Ampicilina

DCI com Advertência na Gravidez DCI com Advertência no Aleitamento DCI com Advertência na Insuficiência Renal DCI com Advertência na Condução
O que é
A ampicilina é um antibiótico beta-lactâmico que faz parte da família das aminopenicilinas e é mais ou menos equivalente ao seu sucessor, amoxicilina em termos de espectro e nível de actividade.
Por vezes, pode resultar em reacções que variam em intensidade de uma erupção (no caso de pacientes que podem inadvertidamente ter mononucleose) a reacções alérgicas potencialmente letais, como anafilaxia.
No entanto, como acontece com outros medicamentos antibacterianos, só raramente são encontrados efeitos não-tóxicos e adversos de natureza grave.
Usos comuns
A ampicilina é estreitamente relacionada com a amoxicilina, outro tipo de penicilina, e ambos são usados ​​para tratar infecções do tracto urinário, otite média, Haemophilus influenzae, salmonelose e meningite Listeria.

É usado com flucloxacillina na combinação antibiótico co-fluampicil para o tratamento empírico de celulite, proporcionando cobertura contra a infecção pelo Estreptococos do grupo B, enquanto a flucloxacillina age contra a bactéria Staphylococcus aureus.

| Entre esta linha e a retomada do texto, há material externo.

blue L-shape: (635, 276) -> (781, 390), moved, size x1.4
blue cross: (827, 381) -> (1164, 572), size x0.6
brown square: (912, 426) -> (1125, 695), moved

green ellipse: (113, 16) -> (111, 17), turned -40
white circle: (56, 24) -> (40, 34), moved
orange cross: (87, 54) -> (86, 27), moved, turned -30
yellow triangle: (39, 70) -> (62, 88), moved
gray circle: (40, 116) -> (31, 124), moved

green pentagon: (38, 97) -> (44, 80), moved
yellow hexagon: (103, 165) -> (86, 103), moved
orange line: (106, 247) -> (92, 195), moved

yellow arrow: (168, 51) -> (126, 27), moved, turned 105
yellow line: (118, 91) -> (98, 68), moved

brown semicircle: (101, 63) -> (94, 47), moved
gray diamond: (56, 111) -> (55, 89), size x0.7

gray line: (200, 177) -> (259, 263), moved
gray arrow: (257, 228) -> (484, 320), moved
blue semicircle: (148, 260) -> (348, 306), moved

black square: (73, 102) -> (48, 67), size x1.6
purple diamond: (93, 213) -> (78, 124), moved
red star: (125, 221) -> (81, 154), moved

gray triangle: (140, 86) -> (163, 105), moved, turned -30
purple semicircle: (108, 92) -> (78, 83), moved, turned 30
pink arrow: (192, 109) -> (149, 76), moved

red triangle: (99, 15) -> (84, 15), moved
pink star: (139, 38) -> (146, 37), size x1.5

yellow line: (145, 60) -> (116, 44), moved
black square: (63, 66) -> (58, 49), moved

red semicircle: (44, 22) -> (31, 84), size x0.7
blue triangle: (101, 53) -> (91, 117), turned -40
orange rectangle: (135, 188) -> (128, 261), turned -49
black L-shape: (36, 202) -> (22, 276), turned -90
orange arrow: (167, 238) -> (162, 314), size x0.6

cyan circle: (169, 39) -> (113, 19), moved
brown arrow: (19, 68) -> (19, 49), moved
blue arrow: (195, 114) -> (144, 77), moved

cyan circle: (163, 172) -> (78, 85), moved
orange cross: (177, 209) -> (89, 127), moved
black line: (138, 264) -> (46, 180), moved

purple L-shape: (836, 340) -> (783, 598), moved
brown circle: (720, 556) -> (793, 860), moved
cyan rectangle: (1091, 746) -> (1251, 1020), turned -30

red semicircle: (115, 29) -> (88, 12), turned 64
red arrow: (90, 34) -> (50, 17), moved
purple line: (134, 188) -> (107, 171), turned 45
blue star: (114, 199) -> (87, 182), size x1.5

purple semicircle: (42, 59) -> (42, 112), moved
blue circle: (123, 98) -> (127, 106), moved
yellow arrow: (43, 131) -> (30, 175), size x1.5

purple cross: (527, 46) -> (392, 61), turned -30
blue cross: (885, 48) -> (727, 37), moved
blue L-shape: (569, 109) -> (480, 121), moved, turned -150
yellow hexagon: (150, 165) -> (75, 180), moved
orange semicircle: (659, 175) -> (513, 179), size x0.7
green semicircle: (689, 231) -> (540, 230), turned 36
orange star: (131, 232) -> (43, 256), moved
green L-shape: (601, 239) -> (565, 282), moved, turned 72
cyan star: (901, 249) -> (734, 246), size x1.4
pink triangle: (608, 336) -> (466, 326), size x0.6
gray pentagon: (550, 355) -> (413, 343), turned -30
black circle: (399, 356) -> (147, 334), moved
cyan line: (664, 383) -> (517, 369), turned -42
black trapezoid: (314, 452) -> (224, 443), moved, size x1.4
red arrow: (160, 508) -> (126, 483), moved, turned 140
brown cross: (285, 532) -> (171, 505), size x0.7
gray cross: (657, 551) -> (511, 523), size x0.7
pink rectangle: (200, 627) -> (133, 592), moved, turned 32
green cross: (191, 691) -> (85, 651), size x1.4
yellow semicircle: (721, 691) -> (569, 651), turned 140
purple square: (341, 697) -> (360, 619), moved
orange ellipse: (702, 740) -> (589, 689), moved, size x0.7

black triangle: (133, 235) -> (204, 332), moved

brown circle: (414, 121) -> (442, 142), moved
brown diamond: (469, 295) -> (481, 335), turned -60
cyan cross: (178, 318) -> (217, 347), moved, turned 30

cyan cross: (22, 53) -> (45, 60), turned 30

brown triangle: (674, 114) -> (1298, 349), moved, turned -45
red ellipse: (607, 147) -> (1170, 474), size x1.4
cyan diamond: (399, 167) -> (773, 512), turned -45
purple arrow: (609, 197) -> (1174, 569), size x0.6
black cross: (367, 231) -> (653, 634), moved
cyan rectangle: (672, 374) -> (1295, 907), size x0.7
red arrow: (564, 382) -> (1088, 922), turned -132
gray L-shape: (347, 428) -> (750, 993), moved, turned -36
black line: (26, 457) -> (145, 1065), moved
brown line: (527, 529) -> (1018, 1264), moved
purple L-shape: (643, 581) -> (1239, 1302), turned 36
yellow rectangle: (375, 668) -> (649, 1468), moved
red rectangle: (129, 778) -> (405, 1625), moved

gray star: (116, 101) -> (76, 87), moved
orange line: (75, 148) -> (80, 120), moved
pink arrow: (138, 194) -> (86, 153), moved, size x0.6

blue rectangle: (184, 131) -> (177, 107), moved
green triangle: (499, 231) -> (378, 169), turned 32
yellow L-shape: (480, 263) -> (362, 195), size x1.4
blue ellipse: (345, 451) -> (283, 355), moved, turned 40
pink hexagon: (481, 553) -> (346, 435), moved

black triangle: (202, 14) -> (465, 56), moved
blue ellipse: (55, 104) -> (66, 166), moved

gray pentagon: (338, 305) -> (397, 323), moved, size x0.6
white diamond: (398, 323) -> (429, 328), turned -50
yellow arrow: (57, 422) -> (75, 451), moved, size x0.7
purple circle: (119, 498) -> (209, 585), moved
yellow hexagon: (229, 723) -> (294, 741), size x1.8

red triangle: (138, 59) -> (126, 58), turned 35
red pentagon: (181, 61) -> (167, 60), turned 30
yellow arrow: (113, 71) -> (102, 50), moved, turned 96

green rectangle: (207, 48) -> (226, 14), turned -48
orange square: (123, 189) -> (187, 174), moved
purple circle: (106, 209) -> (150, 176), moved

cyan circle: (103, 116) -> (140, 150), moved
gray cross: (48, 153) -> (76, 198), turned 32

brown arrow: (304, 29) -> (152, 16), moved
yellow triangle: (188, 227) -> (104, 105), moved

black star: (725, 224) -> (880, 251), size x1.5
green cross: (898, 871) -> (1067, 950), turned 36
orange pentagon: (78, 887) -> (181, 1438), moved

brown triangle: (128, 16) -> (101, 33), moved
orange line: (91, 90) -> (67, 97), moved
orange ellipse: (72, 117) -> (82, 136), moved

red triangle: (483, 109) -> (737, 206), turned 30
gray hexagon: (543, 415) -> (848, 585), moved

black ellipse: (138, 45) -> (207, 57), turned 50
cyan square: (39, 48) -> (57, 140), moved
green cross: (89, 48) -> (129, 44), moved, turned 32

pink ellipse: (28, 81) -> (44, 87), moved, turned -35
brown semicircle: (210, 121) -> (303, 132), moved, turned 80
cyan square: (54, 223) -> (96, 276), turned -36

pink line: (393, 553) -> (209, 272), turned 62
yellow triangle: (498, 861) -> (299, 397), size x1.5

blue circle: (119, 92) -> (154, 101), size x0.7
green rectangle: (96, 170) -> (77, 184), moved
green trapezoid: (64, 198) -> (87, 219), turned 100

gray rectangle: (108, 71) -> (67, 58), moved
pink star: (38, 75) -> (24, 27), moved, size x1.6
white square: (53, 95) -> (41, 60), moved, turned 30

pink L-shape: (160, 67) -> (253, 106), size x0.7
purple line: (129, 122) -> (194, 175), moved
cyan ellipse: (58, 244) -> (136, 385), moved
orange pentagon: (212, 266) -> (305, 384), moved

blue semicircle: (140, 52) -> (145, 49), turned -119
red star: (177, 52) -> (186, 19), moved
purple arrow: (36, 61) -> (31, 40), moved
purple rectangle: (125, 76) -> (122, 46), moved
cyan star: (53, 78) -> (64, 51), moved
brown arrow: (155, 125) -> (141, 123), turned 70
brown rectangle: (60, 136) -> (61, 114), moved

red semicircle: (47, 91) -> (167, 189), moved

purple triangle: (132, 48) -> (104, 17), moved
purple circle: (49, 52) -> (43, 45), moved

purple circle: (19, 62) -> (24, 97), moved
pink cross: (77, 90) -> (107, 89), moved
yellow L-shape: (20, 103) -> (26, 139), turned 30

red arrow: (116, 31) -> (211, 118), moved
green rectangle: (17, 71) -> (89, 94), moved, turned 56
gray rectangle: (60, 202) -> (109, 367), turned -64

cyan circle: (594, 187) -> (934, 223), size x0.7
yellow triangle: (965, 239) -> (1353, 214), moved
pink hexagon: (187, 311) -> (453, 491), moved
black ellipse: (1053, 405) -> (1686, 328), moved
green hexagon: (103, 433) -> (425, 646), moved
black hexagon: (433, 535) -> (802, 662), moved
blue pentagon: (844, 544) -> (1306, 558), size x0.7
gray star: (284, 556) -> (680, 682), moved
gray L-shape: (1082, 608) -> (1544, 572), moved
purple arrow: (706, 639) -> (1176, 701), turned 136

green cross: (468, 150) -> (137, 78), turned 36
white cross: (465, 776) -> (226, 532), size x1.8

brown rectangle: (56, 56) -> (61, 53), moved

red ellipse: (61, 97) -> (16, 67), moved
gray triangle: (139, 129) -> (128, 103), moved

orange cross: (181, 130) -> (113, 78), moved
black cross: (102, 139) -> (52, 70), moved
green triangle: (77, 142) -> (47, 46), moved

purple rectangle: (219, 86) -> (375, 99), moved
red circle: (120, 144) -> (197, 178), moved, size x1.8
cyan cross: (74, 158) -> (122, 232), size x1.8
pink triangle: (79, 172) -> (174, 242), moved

De interesse é o número de bactérias que se tornaram resistentes à Ampicilina necessitando de terapia de combinação ou a utilização de outras antibióticos.
Tipo
Molécula pequena.
Indicações
A Ampicilina está indicada para o tratamento das seguintes infecções bacterianas, graves a moderadamente graves, causadas por micro-organismos Gram-positivo e Gram-negativo susceptíveis à ampicilina:
- Infecções do tracto respiratório superior: otite média aguda, faringite aguda, sinusite aguda bacteriana;
- Abcesso periodontogénico;
- Infecções da tracto respiratório inferior: exacerbação aguda de bronquite crónica, pneumonia adquirida na comunidade;
- Infecções do tracto urinário: cistite bacteriana aguda, pielonefrite aguda;
- Gonorreia;
- Infecções entéricas: salmonelose, shigelose.
Classificação CFT

1.1.1.2 : Aminopenicilinas

Mecanismo de ação
As penincilinas são antibióticos β-lactâmicos que se ligam de forma reversível a diversas enzimas da membrana plasmática bacteriana, que estão envolvidas na síntese da parede bacteriana e na divisão celular.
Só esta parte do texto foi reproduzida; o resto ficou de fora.